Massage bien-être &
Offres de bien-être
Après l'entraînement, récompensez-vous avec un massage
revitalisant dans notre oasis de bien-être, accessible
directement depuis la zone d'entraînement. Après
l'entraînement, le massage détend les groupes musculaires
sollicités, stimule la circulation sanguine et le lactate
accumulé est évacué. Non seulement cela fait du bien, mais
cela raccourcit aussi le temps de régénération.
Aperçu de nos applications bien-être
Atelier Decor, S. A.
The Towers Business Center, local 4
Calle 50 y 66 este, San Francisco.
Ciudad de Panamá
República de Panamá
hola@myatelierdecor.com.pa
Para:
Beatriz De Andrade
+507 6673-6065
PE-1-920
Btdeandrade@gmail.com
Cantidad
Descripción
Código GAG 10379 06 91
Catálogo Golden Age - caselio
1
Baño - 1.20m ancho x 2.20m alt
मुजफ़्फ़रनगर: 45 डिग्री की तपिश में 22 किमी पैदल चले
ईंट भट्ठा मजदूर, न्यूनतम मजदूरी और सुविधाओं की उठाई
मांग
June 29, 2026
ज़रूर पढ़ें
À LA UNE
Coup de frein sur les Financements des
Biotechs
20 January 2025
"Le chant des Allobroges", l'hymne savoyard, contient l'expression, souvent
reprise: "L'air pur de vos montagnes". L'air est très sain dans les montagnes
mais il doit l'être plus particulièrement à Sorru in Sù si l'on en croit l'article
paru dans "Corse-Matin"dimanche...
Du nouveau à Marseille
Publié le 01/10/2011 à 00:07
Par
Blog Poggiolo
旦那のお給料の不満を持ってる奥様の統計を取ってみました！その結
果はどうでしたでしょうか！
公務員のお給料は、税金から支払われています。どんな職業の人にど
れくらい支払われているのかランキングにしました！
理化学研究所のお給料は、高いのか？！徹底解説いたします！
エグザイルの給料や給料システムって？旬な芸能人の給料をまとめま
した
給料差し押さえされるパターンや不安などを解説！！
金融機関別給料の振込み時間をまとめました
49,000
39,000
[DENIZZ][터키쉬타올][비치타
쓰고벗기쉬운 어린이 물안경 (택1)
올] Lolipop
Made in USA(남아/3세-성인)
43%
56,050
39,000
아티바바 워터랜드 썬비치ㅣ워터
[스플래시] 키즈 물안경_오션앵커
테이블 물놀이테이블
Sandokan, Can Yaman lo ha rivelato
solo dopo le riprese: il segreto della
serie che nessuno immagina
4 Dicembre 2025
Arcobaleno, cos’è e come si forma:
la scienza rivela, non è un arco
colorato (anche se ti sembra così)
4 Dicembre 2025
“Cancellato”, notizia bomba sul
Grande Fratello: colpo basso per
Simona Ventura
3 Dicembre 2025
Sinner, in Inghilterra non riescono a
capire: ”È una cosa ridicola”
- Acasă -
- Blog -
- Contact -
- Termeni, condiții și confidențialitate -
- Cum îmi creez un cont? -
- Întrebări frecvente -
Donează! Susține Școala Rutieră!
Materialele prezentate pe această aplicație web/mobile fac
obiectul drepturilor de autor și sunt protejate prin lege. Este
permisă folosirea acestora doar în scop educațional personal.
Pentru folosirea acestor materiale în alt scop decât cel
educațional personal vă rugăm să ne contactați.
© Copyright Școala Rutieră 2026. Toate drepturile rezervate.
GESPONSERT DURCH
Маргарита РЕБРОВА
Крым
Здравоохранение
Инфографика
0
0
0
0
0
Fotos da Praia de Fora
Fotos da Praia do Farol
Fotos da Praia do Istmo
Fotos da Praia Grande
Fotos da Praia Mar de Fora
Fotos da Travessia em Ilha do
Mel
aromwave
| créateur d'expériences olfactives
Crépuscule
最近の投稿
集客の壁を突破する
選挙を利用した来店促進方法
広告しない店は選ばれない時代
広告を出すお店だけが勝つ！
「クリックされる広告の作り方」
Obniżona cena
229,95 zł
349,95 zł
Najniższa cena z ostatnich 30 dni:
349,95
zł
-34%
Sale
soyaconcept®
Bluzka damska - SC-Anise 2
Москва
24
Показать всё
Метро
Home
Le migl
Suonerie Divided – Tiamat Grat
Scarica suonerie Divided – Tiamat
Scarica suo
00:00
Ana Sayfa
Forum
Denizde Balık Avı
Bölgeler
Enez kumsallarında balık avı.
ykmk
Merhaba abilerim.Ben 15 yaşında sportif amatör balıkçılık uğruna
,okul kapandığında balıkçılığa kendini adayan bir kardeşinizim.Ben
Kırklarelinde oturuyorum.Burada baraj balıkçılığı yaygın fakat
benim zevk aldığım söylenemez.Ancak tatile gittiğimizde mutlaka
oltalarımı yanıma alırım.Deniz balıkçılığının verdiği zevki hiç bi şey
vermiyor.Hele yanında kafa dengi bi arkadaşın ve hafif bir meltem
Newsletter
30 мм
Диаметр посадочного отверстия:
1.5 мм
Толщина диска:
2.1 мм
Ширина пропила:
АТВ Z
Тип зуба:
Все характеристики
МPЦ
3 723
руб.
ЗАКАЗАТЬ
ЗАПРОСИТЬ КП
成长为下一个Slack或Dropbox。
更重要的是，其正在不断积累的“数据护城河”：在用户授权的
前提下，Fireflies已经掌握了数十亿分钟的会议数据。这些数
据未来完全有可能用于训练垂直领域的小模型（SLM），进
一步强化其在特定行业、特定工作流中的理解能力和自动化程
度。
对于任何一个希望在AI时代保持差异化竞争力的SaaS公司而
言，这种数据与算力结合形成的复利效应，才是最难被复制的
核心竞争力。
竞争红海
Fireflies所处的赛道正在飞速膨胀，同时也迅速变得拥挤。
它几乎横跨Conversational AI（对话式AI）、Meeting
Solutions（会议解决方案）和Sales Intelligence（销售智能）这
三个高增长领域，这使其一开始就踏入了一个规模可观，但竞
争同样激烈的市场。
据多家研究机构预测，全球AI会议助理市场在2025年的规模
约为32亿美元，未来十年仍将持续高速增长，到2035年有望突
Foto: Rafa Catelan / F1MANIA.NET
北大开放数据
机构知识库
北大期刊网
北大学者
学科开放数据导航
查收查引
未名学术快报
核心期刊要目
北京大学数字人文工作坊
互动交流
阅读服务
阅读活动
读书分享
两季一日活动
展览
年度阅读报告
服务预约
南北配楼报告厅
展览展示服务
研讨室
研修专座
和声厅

◆ Work instruction:
Each line of the material above needs repeating verbatim.

◆ Written solution:
Massage bien-être &
Offres de bien-être
Après l'entraînement, récompensez-vous avec un massage
revitalisant dans notre oasis de bien-être, accessible
directement depuis la zone d'entraînement. Après
l'entraînement, le massage détend les groupes musculaires
sollicités, stimule la circulation sanguine et le lactate
accumulé est évacué. Non seulement cela fait du bien, mais
cela raccourcit aussi le temps de régénération.
Aperçu de nos applications bien-être
Atelier Decor, S. A.
The Towers Business Center, local 4
Calle 50 y 66 este, San Francisco.
Ciudad de Panamá
República de Panamá
hola@myatelierdecor.com.pa
Para:
Beatriz De Andrade
+507 6673-6065
PE-1-920
Btdeandrade@gmail.com
Cantidad
Descripción
Código GAG 10379 06 91
Catálogo Golden Age - caselio
1
Baño - 1.20m ancho x 2.20m alt
मुजफ़्फ़रनगर: 45 डिग्री की तपिश में 22 किमी पैदल चले
ईंट भट्ठा मजदूर, न्यूनतम मजदूरी और सुविधाओं की उठाई
मांग
June 29, 2026
ज़रूर पढ़ें
À LA UNE
Coup de frein sur les Financements des
Biotechs
20 January 2025
"Le chant des Allobroges", l'hymne savoyard, contient l'expression, souvent
reprise: "L'air pur de vos montagnes". L'air est très sain dans les montagnes
mais il doit l'être plus particulièrement à Sorru in Sù si l'on en croit l'article
paru dans "Corse-Matin"dimanche...
Du nouveau à Marseille
Publié le 01/10/2011 à 00:07
Par
Blog Poggiolo
旦那のお給料の不満を持ってる奥様の統計を取ってみました！その結
果はどうでしたでしょうか！
公務員のお給料は、税金から支払われています。どんな職業の人にど
れくらい支払われているのかランキングにしました！
理化学研究所のお給料は、高いのか？！徹底解説いたします！
エグザイルの給料や給料システムって？旬な芸能人の給料をまとめま
した
給料差し押さえされるパターンや不安などを解説！！
金融機関別給料の振込み時間をまとめました
49,000
39,000
[DENIZZ][터키쉬타올][비치타
쓰고벗기쉬운 어린이 물안경 (택1)
올] Lolipop
Made in USA(남아/3세-성인)
43%
56,050
39,000
아티바바 워터랜드 썬비치ㅣ워터
[스플래시] 키즈 물안경_오션앵커
테이블 물놀이테이블
Sandokan, Can Yaman lo ha rivelato
solo dopo le riprese: il segreto della
serie che nessuno immagina
4 Dicembre 2025
Arcobaleno, cos’è e come si forma:
la scienza rivela, non è un arco
colorato (anche se ti sembra così)
4 Dicembre 2025
“Cancellato”, notizia bomba sul
Grande Fratello: colpo basso per
Simona Ventura
3 Dicembre 2025
Sinner, in Inghilterra non riescono a
capire: ”È una cosa ridicola”
- Acasă -
- Blog -
- Contact -
- Termeni, condiții și confidențialitate -
- Cum îmi creez un cont? -
- Întrebări frecvente -
Donează! Susține Școala Rutieră!
Materialele prezentate pe această aplicație web/mobile fac
obiectul drepturilor de autor și sunt protejate prin lege. Este
permisă folosirea acestora doar în scop educațional personal.
Pentru folosirea acestor materiale în alt scop decât cel
educațional personal vă rugăm să ne contactați.
© Copyright Școala Rutieră 2026. Toate drepturile rezervate.
GESPONSERT DURCH
Маргарита РЕБРОВА
Крым
Здравоохранение
Инфографика
0
0
0
0
0
Fotos da Praia de Fora
Fotos da Praia do Farol
Fotos da Praia do Istmo
Fotos da Praia Grande
Fotos da Praia Mar de Fora
Fotos da Travessia em Ilha do
Mel
aromwave
| créateur d'expériences olfactives
Crépuscule
最近の投稿
集客の壁を突破する
選挙を利用した来店促進方法
広告しない店は選ばれない時代
広告を出すお店だけが勝つ！
「クリックされる広告の作り方」
Obniżona cena
229,95 zł
349,95 zł
Najniższa cena z ostatnich 30 dni:
349,95
zł
-34%
Sale
soyaconcept®
Bluzka damska - SC-Anise 2
Москва
24
Показать всё
Метро
Home
Le migl
Suonerie Divided – Tiamat Grat
Scarica suonerie Divided – Tiamat
Scarica suo
00:00
Ana Sayfa
Forum
Denizde Balık Avı
Bölgeler
Enez kumsallarında balık avı.
ykmk
Merhaba abilerim.Ben 15 yaşında sportif amatör balıkçılık uğruna
,okul kapandığında balıkçılığa kendini adayan bir kardeşinizim.Ben
Kırklarelinde oturuyorum.Burada baraj balıkçılığı yaygın fakat
benim zevk aldığım söylenemez.Ancak tatile gittiğimizde mutlaka
oltalarımı yanıma alırım.Deniz balıkçılığının verdiği zevki hiç bi şey
vermiyor.Hele yanında kafa dengi bi arkadaşın ve hafif bir meltem
Newsletter
30 мм
Диаметр посадочного отверстия:
1.5 мм
Толщина диска:
2.1 мм
Ширина пропила:
АТВ Z
Тип зуба:
Все характеристики
МPЦ
3 723
руб.
ЗАКАЗАТЬ
ЗАПРОСИТЬ КП
成长为下一个Slack或Dropbox。
更重要的是，其正在不断积累的“数据护城河”：在用户授权的
前提下，Fireflies已经掌握了数十亿分钟的会议数据。这些数
据未来完全有可能用于训练垂直领域的小模型（SLM），进
一步强化其在特定行业、特定工作流中的理解能力和自动化程
度。
对于任何一个希望在AI时代保持差异化竞争力的SaaS公司而
言，这种数据与算力结合形成的复利效应，才是最难被复制的
核心竞争力。
竞争红海
Fireflies所处的赛道正在飞速膨胀，同时也迅速变得拥挤。
它几乎横跨Conversational AI（对话式AI）、Meeting
Solutions（会议解决方案）和Sales Intelligence（销售智能）这
三个高增长领域，这使其一开始就踏入了一个规模可观，但竞
争同样激烈的市场。
据多家研究机构预测，全球AI会议助理市场在2025年的规模
约为32亿美元，未来十年仍将持续高速增长，到2035年有望突
Foto: Rafa Catelan / F1MANIA.NET
北大开放数据
机构知识库
北大期刊网
北大学者
学科开放数据导航
查收查引
未名学术快报
核心期刊要目
北京大学数字人文工作坊
互动交流
阅读服务
阅读活动
读书分享
两季一日活动
展览
年度阅读报告
服务预约
南北配楼报告厅
展览展示服务
研讨室
研修专座
和声厅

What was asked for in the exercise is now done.